Parentes alegaram sofrimento e danos psicológicos causados pela perda de um ente querido

Presídio da Papuda, no DF Foto: Gláucio Dettmar / CNJ

O juiz da 1ª Vara Fazenda e Registros Públicos da capital do Tocantins Manuel de Faria Reis Neto condenou o Governo do Estado ao pagamento de um total de R$ 60 mil, por danos morais, aos pais e à companheira do detento Guilherme Santana do Nascimento, assassinado na Casa de Prisão Provisória de Palmas, em setembro de 2017. Na ação, os autores alegaram “sofrimento e danos psicológicos causados pela perda de um ente querido”.

De acordo com o processo, o réu que aguardava julgamento – mas convivia com presos sentenciados – foi encontrado no corredor de um pavilhão da instituição destinada a presos provisórios embaixo de um colchão, com uma corda no pescoço, morto por enforcamento.

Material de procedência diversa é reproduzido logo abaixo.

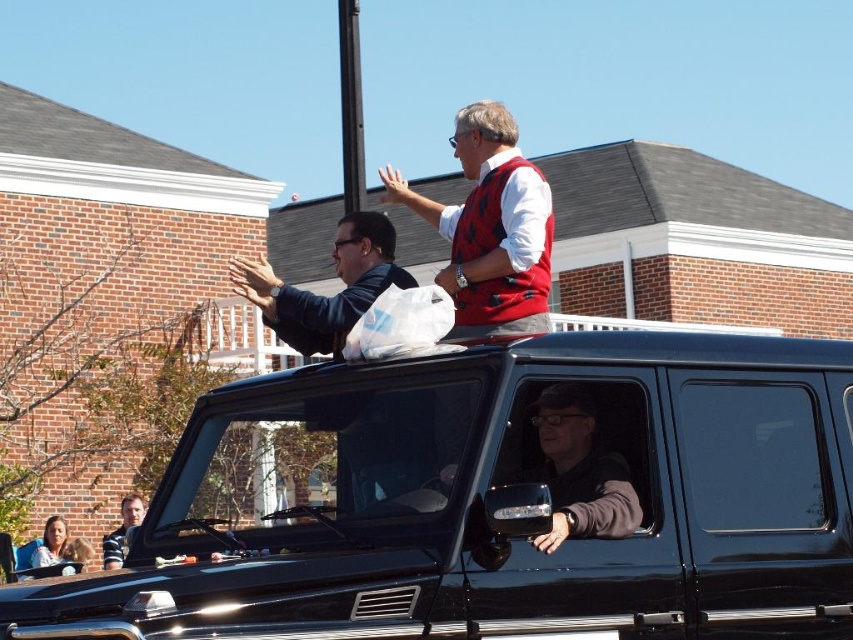 Who is taller, matte red vest at upper center or matte black jacket at center?

With more height is matte red vest at upper center.

Can you confirm if matte red vest at upper center is positioned below matte black jacket at center?

No.

At what (x,y) coordinates should I click in order to perform the action: click on matte red vest at upper center. Please return your answer as a coordinate pair (x, y). Looking at the image, I should click on (490, 227).

I want to click on matte black jacket at center, so (x=579, y=472).

Is point (630, 529) less distant than point (387, 264)?

Yes, it is in front of point (387, 264).

Who is more distant from viewer, (537, 435) or (352, 292)?

Positioned behind is point (352, 292).

Identify the location of matte black jacket at center. This screenshot has width=853, height=640. (579, 472).

Is black matte jeep at center smaller than matte red vest at upper center?

Correct, black matte jeep at center occupies less space than matte red vest at upper center.

Which is behind, point (688, 349) or point (500, 154)?

Positioned behind is point (500, 154).

Image resolution: width=853 pixels, height=640 pixels. What are the coordinates of `black matte jeep at center` in the screenshot? It's located at (494, 500).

Na sentença condenatória, o juiz de primeira instância destacou: “Fica claramente comprovada a responsabilidade por omissão na modalidade específica. O detento estava sob guarda do Estado, que retirou esse indivíduo da sociedade e deveria garantir sua integridade física e demais direitos fundamentais (…). O jus puniendi estatal tem apenas o direito de privar o indivíduo de sua liberdade, mas não é o que ocorre diariamente”.

Reis citou ainda a jurisprudência do Supremo Tribunal Federal na linha de que a responsabilidade civil do Estado por omissão se fundamenta no inciso 49 do artigo 5º e também no parágrafo 6º do artigo 37 da Constituição. Ou seja, “configurado o nexo de causalidade entre o dano sofrido pelo particular e a omissão do Poder Público em impedir a sua ocorrência – quando tinha a obrigação específica de fazê-lo – surge a obrigação de indenizar, independentemente de prova da culpa na conduta administrativa”.

Finalmente, o juiz lembrou que em 30/3/2016, no julgamento do Recurso Extraordinário 841.526, com repercussão geral reconhecida, o Supremo Tribunal Federal fixou a seguinte tese: “Em caso de inobservância de seu dever específico de proteção previsto no artigo 5º, inciso XLIX, da Constituição Federal, o Estado é responsável pela morte de detento”.